“When we acquired this project last June, we were looking for something advanced—and we found something that kept growing,” said Kerem Usenmez, President, CEO & Director of Volta Metals Ltd. (CSE: VLTA | OTCQB: VOLMF).
In under 12 months, Volta Metals has moved from acquisition to two drill programs, an updated resource, metallurgical work, and a preliminary economic assessment targeted for this summer. The project, located near Sudbury, Ontario, is now described by the company as the seventh-largest rare earth deposit in North America, supported by a recently filed technical report.
The scale remains open-ended.
“We went deeper than historic drilling—600 to 700 metres of mineralization—and we still haven’t hit the end of it,” Usenmez said. “Every program is expanding the footprint.”
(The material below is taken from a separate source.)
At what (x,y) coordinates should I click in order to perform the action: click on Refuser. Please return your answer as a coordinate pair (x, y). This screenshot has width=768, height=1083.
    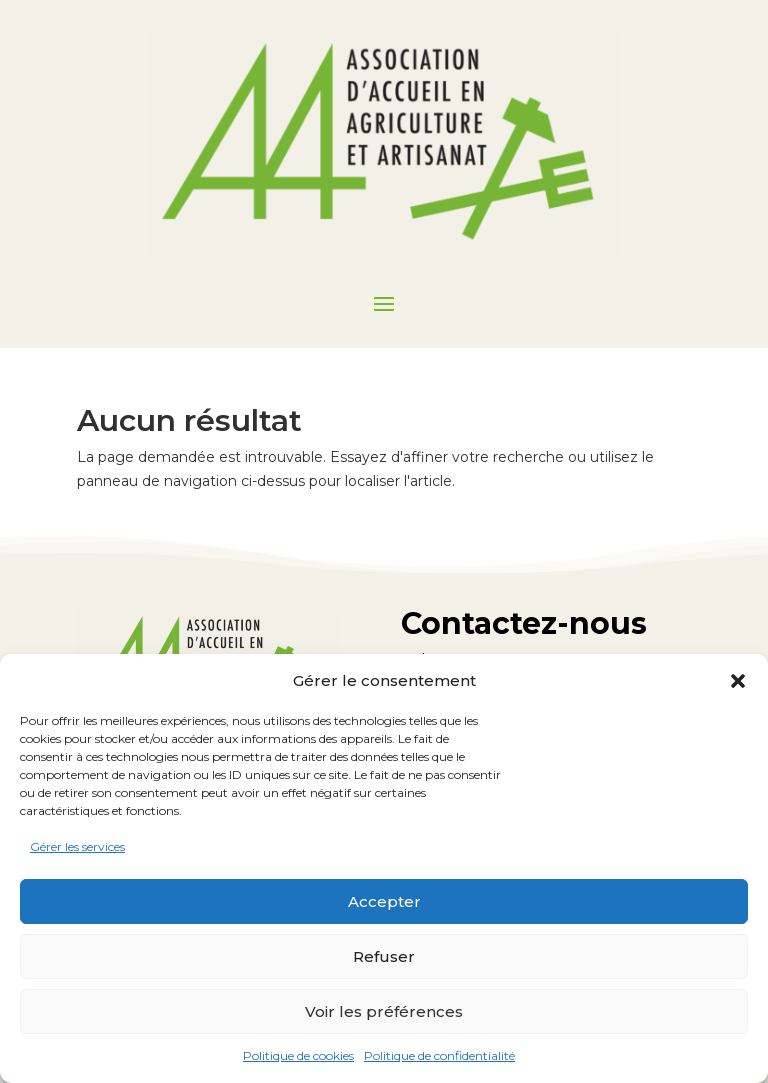     Looking at the image, I should click on (384, 956).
What distinguishes the project is not only rare earth scale, but the presence of gallium—an increasingly strategic metal tied to semiconductors and defense technologies.
“It’s almost twice the grade of the highest-grade gallium produced from bauxite,” Usenmez noted. “Typical bauxite-derived gallium is 50 to 54 grams per tonne. Ours is consistently 83 to over 100 grams per tonne, and up to 130 in some intercepts, across 60 to 100 metre widths.”
If confirmed through metallurgical work, this could position Volta to define what may become Canada’s first dedicated gallium resource.
The project’s location also removes a key development hurdle seen across many rare earth assets.
“We have paved roads through the property, hydroelectric power adjacent to the claims, and power lines already running across it,” Usenmez said. “We don’t need to build a camp. The infrastructure and workforce are already there.”
Volta’s acquisition timing also aligned with a renewed push into rare earth supply chains in North America.
“We acquired it when nobody was really looking at rare earths,” Usenmez said. “Then within days of our announcement, you had major government and corporate investments coming into the sector. The timing couldn’t have been better.”
Still, Usenmez emphasized that geology alone does not determine success in rare earths.
“There are 17 elements in the rare earth group. Some are worth $0.30 a kilo, some are worth $3,000,” he said. “The challenge is not just mining—it’s how you process, recover, and deliver the right elements into the supply chain.”
With another resource update pending and a PEA expected in the coming months, Volta Metals is attempting to compress what is typically a multi-year development timeline into a much shorter window.
“We’re moving at a very high pace,” Usenmez said. “Within 12 months—two drill programs, metallurgical work, baseline studies, and a technical study. And we’re still growing the resource.”
In a rare earth market increasingly defined by processing constraints and geopolitical supply risks, the combination of rare earth scale and high-grade gallium is not easily replicated.